39th Governor of Pennsylvania
- In office January 17, 1967 – January 19, 1971
- Lieutenant: Raymond Broderick
- Preceded by: Bill Scranton
- Succeeded by: Milton Shapp

23rd Lieutenant Governor of Pennsylvania
- In office January 15, 1963 – January 17, 1967
- Governor: Bill Scranton
- Preceded by: John Morgan Davis
- Succeeded by: Raymond Broderick

Member of the Pennsylvania Senate from the 50th district
- In office January 6, 1959 – November 30, 1962
- Preceded by: Rowland Mahany
- Succeeded by: Rowland Mahany
- Constituency: Parts of Crawford County and Mercer County

Personal details
- Born: Raymond Philip Shafer March 5, 1917 New Castle, Pennsylvania, U.S.
- Died: December 12, 2006 (aged 89) Meadville, Pennsylvania, U.S.
- Party: Republican
- Spouse: Jane Harris Davies ​(m. 1941)​
- Children: 3
- Alma mater: Allegheny College (AB) Yale Law School (LLB)
- Occupation: Politician; lawyer;

Military service
- Allegiance: United States
- Branch/service: United States Navy
- Years of service: 1942–1945
- Rank: Lieutenant
- Battles/wars: World War II
- Awards: Bronze Star Medal Purple Heart Medal

= Raymond P. Shafer =

American politician (1917–2006)

Raymond Philip Shafer (March 5, 1917 – December 12, 2006) was an American attorney and politician who served as the 39th governor of Pennsylvania from 1967 to 1971. Prior to that, he served as the 23rd lieutenant governor of Pennsylvania from 1963 to 1967 and as a Pennsylvania state senator from 1959 to 1962. He was a national leader of the moderate wing of the Republican Party in the late 1960s.

Shafer was born in New Castle, Pennsylvania, and spent his childhood in Meadville.

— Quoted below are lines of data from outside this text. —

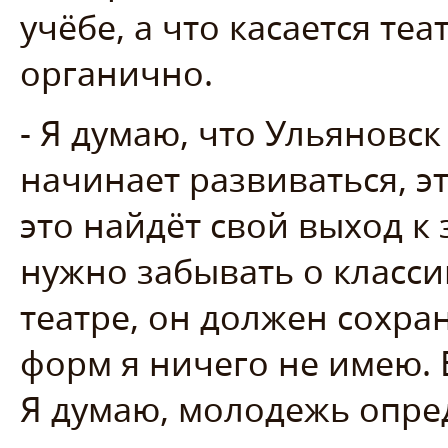
учёбе, а что касается теа
органично.
- Я думаю, что Ульяновск
начинает развиваться, э
это найдёт свой выход к 
нужно забывать о класс
театре, он должен сохра
форм я ничего не имею. Б
Я думаю, молодежь опред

He graduated from Allegheny College in 1938 and Yale Law School in 1941. Following brief stints practicing law in New York City and Meadville and United States Navy service as an intelligence officer and on PT boats during World War II, Shafer entered politics as a district attorney in 1948 and then as a state senator. He was elected lieutenant governor in 1962, under Governor Bill Scranton. Shafer was active in that role and succeeded the term-limited Scranton as governor in the 1966 election. Shafer became a prominent voice among moderate Republicans and oversaw constitutional reforms in Pennsylvania, the formation of the Pennsylvania Department of Transportation, expenditures for health and education programs, and proposed a state income tax, which proved unpopular but was later enacted by his successor, Milton Shapp.

Limited to one four-year term as governor under the prior state constitutional rule, Shafer was not a candidate in the 1970 gubernatorial election. He left office in 1971 with his popularity waning in the midst of fiscal strain and negative reaction to his tax proposal, though some of his administration's major initiatives have had lasting significance. In his later career, he chaired what became known as the Shafer Commission at the request of President Richard Nixon, which recommended the decriminalization of personal marijuana possession and use within the home. He also resumed law practice in Meadville and served in other business and consulting roles in the private and public sectors. He died in Meadville in 2006.

==Early life and career==
Raymond Philip Shafer was born on March 5, 1917, in New Castle, Pennsylvania, the youngest of the five children of the Rev. David Philip Shafer and his wife Mina Belle (née Miller). In 1933, Shafer's father moved the family to Meadville, Pennsylvania, to accept a position as pastor of the First Christian Church. Shafer became an Eagle Scout and as an adult was presented the Distinguished Eagle Scout Award by the Boy Scouts of America. He graduated from high school in Meadville in 1934 as valedictorian of his class.

After finishing high school, Shafer attended Allegheny College from 1934 to 1938, where he was a member of the Phi Kappa Psi fraternity and served as class president. He graduated as a member of Phi Beta Kappa with a Bachelor of Arts degree in history and political science and was a candidate for a Rhodes Scholarship. At Allegheny, Shafer was an accomplished athlete, achieving all-Pennsylvania honors in basketball and all-American honors in soccer. In 1938, Shafer enrolled at Yale Law School and earned a Bachelor of Laws degree in 1941. While at Yale, Shafer participated in intramural sports, barrister's union, and moot court. Several Yale classmates, such as Bill Scranton and Gerald Ford, would help shape his future political career. The summer after graduating from law school, in June, Shafer sat for the New York State bar exam and, on July 5, he married Jane Harris Davies, whom he had met at Allegheny. The couple went on to have three children together: Diane (born 1942), Raymond Philip Jr. (born c. 1945), and Jane (born 1953, died 1999). Shortly after their marriage, the Shafers settled in New York City and Ray joined the law firm of Winthrop, Stimson, Putnam & Roberts.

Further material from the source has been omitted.